§ **Aim of the exercise**
The full set of lines below has to be duplicated exactly, with no picture kept.

§ **Data to examine**
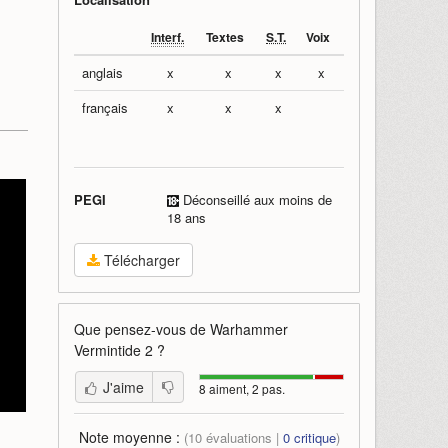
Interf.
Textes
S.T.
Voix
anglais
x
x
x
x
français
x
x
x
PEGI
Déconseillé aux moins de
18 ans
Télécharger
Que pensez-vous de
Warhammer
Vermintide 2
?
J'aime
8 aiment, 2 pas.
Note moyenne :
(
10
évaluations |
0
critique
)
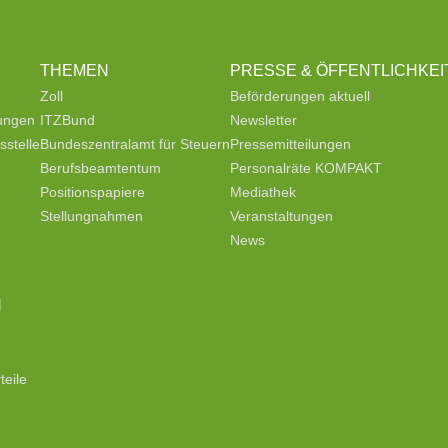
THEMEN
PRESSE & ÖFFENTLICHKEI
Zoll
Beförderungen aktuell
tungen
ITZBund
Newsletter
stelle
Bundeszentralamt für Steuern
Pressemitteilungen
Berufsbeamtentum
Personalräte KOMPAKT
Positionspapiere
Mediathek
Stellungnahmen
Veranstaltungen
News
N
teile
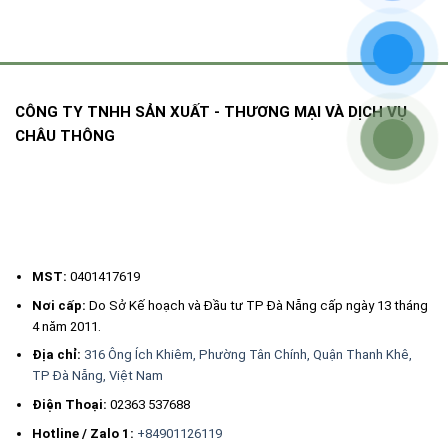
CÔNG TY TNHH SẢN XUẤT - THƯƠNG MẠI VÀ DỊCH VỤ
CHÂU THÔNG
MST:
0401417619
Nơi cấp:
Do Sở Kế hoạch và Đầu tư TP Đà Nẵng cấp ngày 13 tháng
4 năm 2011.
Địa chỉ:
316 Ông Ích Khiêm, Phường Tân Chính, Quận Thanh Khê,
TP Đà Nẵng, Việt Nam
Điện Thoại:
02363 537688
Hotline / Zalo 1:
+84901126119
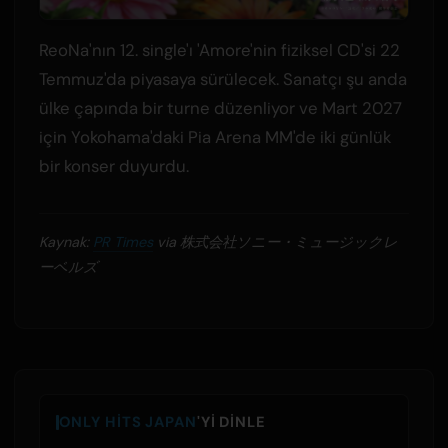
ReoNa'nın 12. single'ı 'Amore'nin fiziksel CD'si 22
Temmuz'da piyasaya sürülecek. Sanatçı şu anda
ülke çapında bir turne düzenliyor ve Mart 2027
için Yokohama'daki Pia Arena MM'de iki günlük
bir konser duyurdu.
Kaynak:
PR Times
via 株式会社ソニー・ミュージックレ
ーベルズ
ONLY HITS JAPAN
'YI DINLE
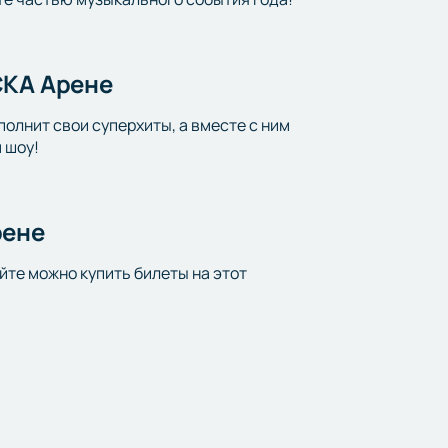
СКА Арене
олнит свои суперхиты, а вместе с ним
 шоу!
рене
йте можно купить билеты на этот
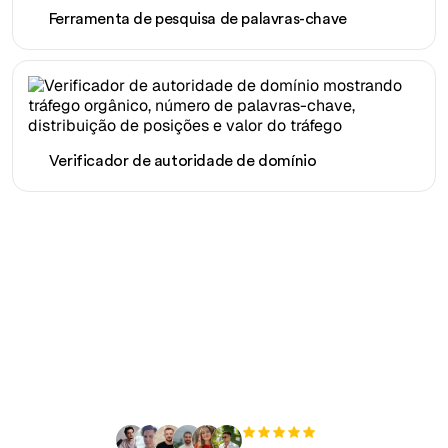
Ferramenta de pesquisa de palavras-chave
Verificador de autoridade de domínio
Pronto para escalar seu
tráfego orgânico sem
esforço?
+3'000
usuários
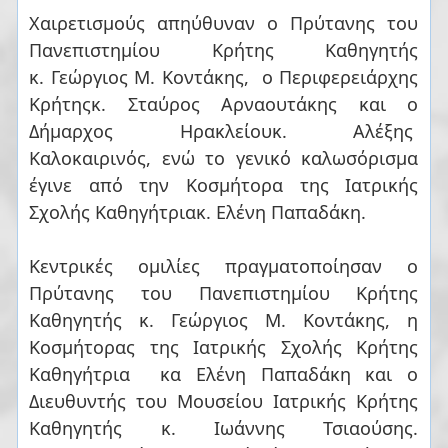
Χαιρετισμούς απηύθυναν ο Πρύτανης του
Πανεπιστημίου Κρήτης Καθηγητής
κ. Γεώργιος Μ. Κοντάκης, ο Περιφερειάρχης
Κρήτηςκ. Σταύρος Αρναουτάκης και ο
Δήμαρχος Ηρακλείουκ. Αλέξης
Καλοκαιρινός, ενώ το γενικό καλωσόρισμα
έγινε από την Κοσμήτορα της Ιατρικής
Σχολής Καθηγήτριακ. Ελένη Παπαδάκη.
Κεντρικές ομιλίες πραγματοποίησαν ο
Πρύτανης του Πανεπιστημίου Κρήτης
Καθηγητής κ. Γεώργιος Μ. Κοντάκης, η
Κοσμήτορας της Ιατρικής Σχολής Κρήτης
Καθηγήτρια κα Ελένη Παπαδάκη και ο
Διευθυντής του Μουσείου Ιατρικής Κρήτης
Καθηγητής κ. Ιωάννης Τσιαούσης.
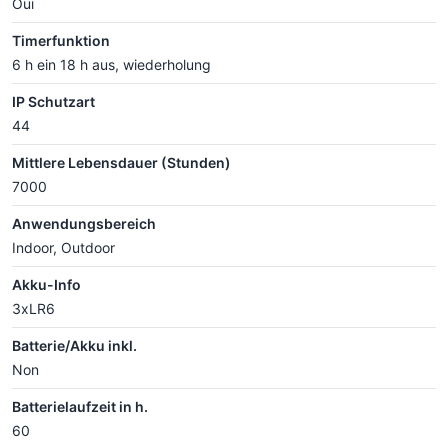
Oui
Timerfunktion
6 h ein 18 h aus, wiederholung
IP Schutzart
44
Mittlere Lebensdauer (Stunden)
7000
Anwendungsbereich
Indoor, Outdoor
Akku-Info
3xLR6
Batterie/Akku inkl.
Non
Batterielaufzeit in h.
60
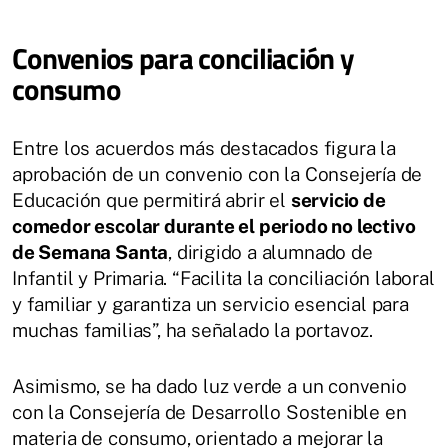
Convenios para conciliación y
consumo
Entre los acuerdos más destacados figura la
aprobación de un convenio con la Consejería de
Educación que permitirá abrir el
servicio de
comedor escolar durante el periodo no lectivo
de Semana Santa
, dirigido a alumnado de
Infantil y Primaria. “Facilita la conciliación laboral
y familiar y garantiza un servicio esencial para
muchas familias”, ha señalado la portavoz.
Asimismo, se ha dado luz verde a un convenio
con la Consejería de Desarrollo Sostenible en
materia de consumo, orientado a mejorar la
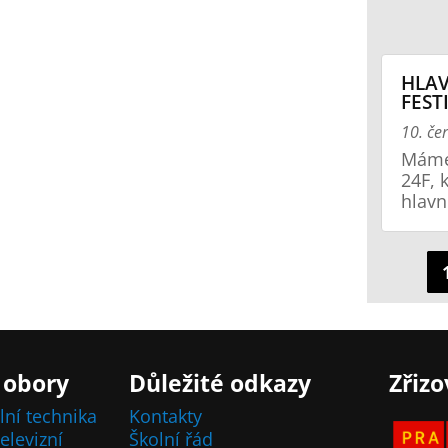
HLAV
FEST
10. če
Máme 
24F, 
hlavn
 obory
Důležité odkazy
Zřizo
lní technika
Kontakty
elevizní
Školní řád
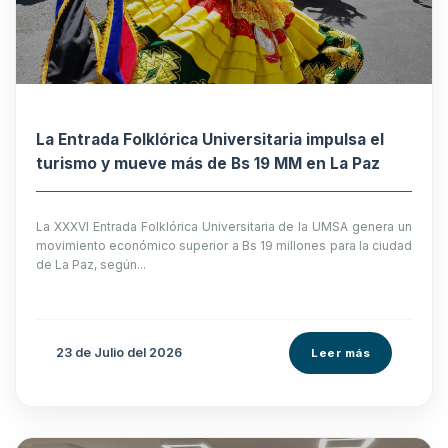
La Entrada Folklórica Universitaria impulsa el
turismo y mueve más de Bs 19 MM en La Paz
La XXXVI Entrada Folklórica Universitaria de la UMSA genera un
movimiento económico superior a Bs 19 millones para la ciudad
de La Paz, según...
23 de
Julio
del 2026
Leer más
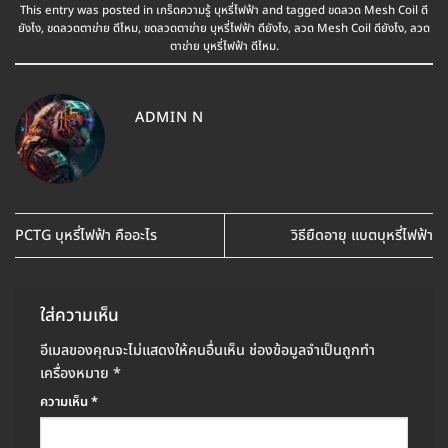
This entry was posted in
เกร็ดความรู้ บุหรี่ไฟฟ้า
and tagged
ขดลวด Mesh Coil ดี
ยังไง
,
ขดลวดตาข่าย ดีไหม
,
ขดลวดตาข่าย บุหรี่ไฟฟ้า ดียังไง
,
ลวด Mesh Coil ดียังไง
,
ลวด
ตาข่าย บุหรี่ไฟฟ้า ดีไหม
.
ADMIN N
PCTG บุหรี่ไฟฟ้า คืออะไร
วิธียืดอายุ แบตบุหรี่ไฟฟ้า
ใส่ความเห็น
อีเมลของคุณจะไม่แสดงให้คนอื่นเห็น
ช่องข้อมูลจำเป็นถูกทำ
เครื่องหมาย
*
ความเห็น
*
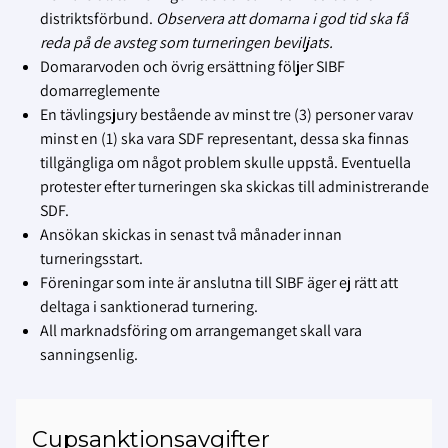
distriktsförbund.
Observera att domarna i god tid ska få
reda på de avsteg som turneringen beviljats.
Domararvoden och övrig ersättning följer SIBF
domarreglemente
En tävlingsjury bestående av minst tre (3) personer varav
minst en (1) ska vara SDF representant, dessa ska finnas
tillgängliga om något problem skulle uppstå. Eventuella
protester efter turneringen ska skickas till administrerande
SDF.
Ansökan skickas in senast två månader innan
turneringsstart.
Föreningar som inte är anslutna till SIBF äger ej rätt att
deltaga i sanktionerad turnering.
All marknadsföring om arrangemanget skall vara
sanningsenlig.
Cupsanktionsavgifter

§ **Response**
Interf.
Textes
S.T.
Voix
anglais
x
x
x
x
français
x
x
x
PEGI
Déconseillé aux moins de
18 ans
Télécharger
Que pensez-vous de
Warhammer
Vermintide 2
?
J'aime
8 aiment, 2 pas.
Note moyenne :
(
10
évaluations |
0
critique
)
THEMEN
PRESSE & ÖFFENTLICHKEI
Zoll
Beförderungen aktuell
tungen
ITZBund
Newsletter
stelle
Bundeszentralamt für Steuern
Pressemitteilungen
Berufsbeamtentum
Personalräte KOMPAKT
Positionspapiere
Mediathek
Stellungnahmen
Veranstaltungen
News
N
teile
CÔNG TY TNHH SẢN XUẤT - THƯƠNG MẠI VÀ DỊCH VỤ
CHÂU THÔNG
MST:
0401417619
Nơi cấp:
Do Sở Kế hoạch và Đầu tư TP Đà Nẵng cấp ngày 13 tháng
4 năm 2011.
Địa chỉ:
316 Ông Ích Khiêm, Phường Tân Chính, Quận Thanh Khê,
TP Đà Nẵng, Việt Nam
Điện Thoại:
02363 537688
Hotline / Zalo 1:
+84901126119
ReoNa'nın 12. single'ı 'Amore'nin fiziksel CD'si 22
Temmuz'da piyasaya sürülecek. Sanatçı şu anda
ülke çapında bir turne düzenliyor ve Mart 2027
için Yokohama'daki Pia Arena MM'de iki günlük
bir konser duyurdu.
Kaynak:
PR Times
via 株式会社ソニー・ミュージックレ
ーベルズ
ONLY HITS JAPAN
'YI DINLE
СКА Арене
олнит свои суперхиты, а вместе с ним
 шоу!
рене
йте можно купить билеты на этот
Ferramenta de pesquisa de palavras-chave
Verificador de autoridade de domínio
Pronto para escalar seu
tráfego orgânico sem
esforço?
+3'000
usuários
Χαιρετισμούς απηύθυναν ο Πρύτανης του
Πανεπιστημίου Κρήτης Καθηγητής
κ. Γεώργιος Μ. Κοντάκης, ο Περιφερειάρχης
Κρήτηςκ. Σταύρος Αρναουτάκης και ο
Δήμαρχος Ηρακλείουκ. Αλέξης
Καλοκαιρινός, ενώ το γενικό καλωσόρισμα
έγινε από την Κοσμήτορα της Ιατρικής
Σχολής Καθηγήτριακ. Ελένη Παπαδάκη.
Κεντρικές ομιλίες πραγματοποίησαν ο
Πρύτανης του Πανεπιστημίου Κρήτης
Καθηγητής κ. Γεώργιος Μ. Κοντάκης, η
Κοσμήτορας της Ιατρικής Σχολής Κρήτης
Καθηγήτρια κα Ελένη Παπαδάκη και ο
Διευθυντής του Μουσείου Ιατρικής Κρήτης
Καθηγητής κ. Ιωάννης Τσιαούσης.
Oui
Timerfunktion
6 h ein 18 h aus, wiederholung
IP Schutzart
44
Mittlere Lebensdauer (Stunden)
7000
Anwendungsbereich
Indoor, Outdoor
Akku-Info
3xLR6
Batterie/Akku inkl.
Non
Batterielaufzeit in h.
60
Convenios para conciliación y
consumo
Entre los acuerdos más destacados figura la
aprobación de un convenio con la Consejería de
Educación que permitirá abrir el
servicio de
comedor escolar durante el periodo no lectivo
de Semana Santa
, dirigido a alumnado de
Infantil y Primaria. “Facilita la conciliación laboral
y familiar y garantiza un servicio esencial para
muchas familias”, ha señalado la portavoz.
Asimismo, se ha dado luz verde a un convenio
con la Consejería de Desarrollo Sostenible en
materia de consumo, orientado a mejorar la
HLAV
FEST
10. če
Máme 
24F, 
hlavn
 obory
Důležité odkazy
Zřizo
lní technika
Kontakty
elevizní
Školní řád
La Entrada Folklórica Universitaria impulsa el
turismo y mueve más de Bs 19 MM en La Paz
La XXXVI Entrada Folklórica Universitaria de la UMSA genera un
movimiento económico superior a Bs 19 millones para la ciudad
de La Paz, según...
23 de
Julio
del 2026
Leer más
This entry was posted in
เกร็ดความรู้ บุหรี่ไฟฟ้า
and tagged
ขดลวด Mesh Coil ดี
ยังไง
,
ขดลวดตาข่าย ดีไหม
,
ขดลวดตาข่าย บุหรี่ไฟฟ้า ดียังไง
,
ลวด Mesh Coil ดียังไง
,
ลวด
ตาข่าย บุหรี่ไฟฟ้า ดีไหม
.
ADMIN N
PCTG บุหรี่ไฟฟ้า คืออะไร
วิธียืดอายุ แบตบุหรี่ไฟฟ้า
ใส่ความเห็น
อีเมลของคุณจะไม่แสดงให้คนอื่นเห็น
ช่องข้อมูลจำเป็นถูกทำ
เครื่องหมาย
*
ความเห็น
*
distriktsförbund.
Observera att domarna i god tid ska få
reda på de avsteg som turneringen beviljats.
Domararvoden och övrig ersättning följer SIBF
domarreglemente
En tävlingsjury bestående av minst tre (3) personer varav
minst en (1) ska vara SDF representant, dessa ska finnas
tillgängliga om något problem skulle uppstå. Eventuella
protester efter turneringen ska skickas till administrerande
SDF.
Ansökan skickas in senast två månader innan
turneringsstart.
Föreningar som inte är anslutna till SIBF äger ej rätt att
deltaga i sanktionerad turnering.
All marknadsföring om arrangemanget skall vara
sanningsenlig.
Cupsanktionsavgifter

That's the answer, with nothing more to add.